Prof AdeleyeModern-day practice of neurological surgery is expensive due to its dependence on cutting-edge technology in advanced centers of the West. In contrast, the practice in Nigeria, as in most developing countries, is still plagued by the well-known, peculiar systemic challenges of our resource-constrained socio-demographics. Nevertheless, we strive to practice this same rarefied field of medical /surgical science in our austere milieu with an irrepressible spirit that seeks to meet the global standard-of-care metrics.

This Inaugural lecture, the 586th,  is titled Adversity. Neurosurgery. Innovations. Ibadan. It proposes to showcase how we believe we are not wide of the mark in this pursuit.

Receiving his medical education here in the University of Ibadan, as well as his training in the surgical subspecialty of Neurosurgery in the University College Hospital, UCH, Ibadan, Professor Olufemi Adeleye, went further to observe a 2-year training in yet another subspecialty of Neurosurgery, which is Skull Base Surgery, for two years in Jerusalem, at  Israel’s foremost center of medical education, the Hadassah-Hebrew University Medical Center, Department of Neurosurgery, Ein-Kerem Jerusalem. He also underwent several short stints at other prominent units in the West, Europe, and the United States of America, including  Johns Hopkins University Hospital, Baltimore, Maryland, and Harvard Medical School, at the Children’s Hospital Boston, Massachusetts, USA.  Returning home, to the University College Hospital (UCH), Ibadan, he began his academic neurosurgery journey as Lecturer I in the College of Medicine. He put a lot of the knowledge and skills acquired abroad to use, modified and adapted them to the local environment here, and often came up with innovative ways of delivering reasonably advanced care to his patients. This lecture features some instances of these innovations amid adversity here in Ibadan, Nigeria, in Neurosurgery.

In one instance, he converts the surgical treatment of compound depressed skull fracture from the usual multi-stage, at least double, to a single-stage surgical treatment. The same was done to the surgical treatment of compound complex frontal-orbital convexital skull fracture. Similarly, he treats well-selected cases of chronic subdural haematoma non-operatively; and when he chooses to operate, he innovated a much less disruptive surgical procedure, single frontal burr-hole craniostomy under local anaesthesia plus sedation, for the procedure.

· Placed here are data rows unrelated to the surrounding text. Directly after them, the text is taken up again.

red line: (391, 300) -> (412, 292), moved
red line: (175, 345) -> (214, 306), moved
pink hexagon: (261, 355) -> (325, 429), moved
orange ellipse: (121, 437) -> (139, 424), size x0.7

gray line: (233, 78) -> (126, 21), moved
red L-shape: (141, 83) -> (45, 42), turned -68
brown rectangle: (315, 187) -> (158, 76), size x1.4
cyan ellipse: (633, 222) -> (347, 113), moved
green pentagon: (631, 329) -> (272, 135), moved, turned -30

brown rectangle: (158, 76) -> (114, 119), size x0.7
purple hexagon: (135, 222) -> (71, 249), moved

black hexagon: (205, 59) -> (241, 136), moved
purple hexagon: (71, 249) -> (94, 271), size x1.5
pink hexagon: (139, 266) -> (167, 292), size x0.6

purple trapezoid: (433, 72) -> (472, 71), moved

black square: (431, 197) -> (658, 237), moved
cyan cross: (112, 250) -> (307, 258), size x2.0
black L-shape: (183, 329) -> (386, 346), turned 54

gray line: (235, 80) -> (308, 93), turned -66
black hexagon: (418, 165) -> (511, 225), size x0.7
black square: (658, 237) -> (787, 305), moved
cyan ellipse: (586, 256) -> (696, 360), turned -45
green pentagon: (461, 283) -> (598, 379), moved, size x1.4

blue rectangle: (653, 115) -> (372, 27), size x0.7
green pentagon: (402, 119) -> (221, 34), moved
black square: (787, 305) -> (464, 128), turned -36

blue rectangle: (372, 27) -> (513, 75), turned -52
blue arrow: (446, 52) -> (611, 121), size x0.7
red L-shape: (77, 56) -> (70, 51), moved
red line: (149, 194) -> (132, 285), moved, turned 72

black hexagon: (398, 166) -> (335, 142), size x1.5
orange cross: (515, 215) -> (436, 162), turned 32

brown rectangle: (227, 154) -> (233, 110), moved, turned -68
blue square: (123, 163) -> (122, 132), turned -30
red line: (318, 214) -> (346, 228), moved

Over time, he has devised other less-disruptive surgical procedures for certain neurosurgical conditions. One example is a nuanced practice of Awake Craniotomy in several patients, and this is in situations that pose fundamental logistic constraints. Another one is the use of an old neurosurgical technique of osteoplastic craniotomy to execute the procedure of hinged decompressive craniectomy, or hinged craniotomy, to try to surgically mitigate raised intracranial pressure.

Finally, this lecture also highlights the lecturer as the only known published academic neurosurgeon on the subject of non-shaved cranial surgery in all of the black-man's  world.

In all, rigorously acquired clinical data are used to document the tolerable outcomes, some as good as those obtainable in much better-resourced units in the West, of many of the surgical innovations.